Directions: Go through the listing below and return each line that includes "Falls".

Source information:

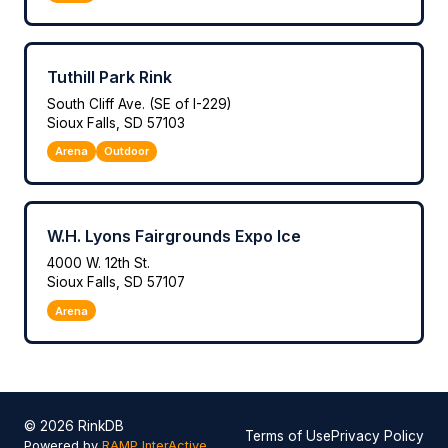
Tuthill Park Rink
South Cliff Ave. (SE of I-229)
Sioux Falls, SD 57103
Arena
Outdoor
W.H. Lyons Fairgrounds Expo Ice
4000 W. 12th St.
Sioux Falls, SD 57107
Arena
© 2026 RinkDB
Terms of Use
Privacy Policy
Powered by
RAMP InterActive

Exercise output:
Sioux Falls, SD 57103
Sioux Falls, SD 57107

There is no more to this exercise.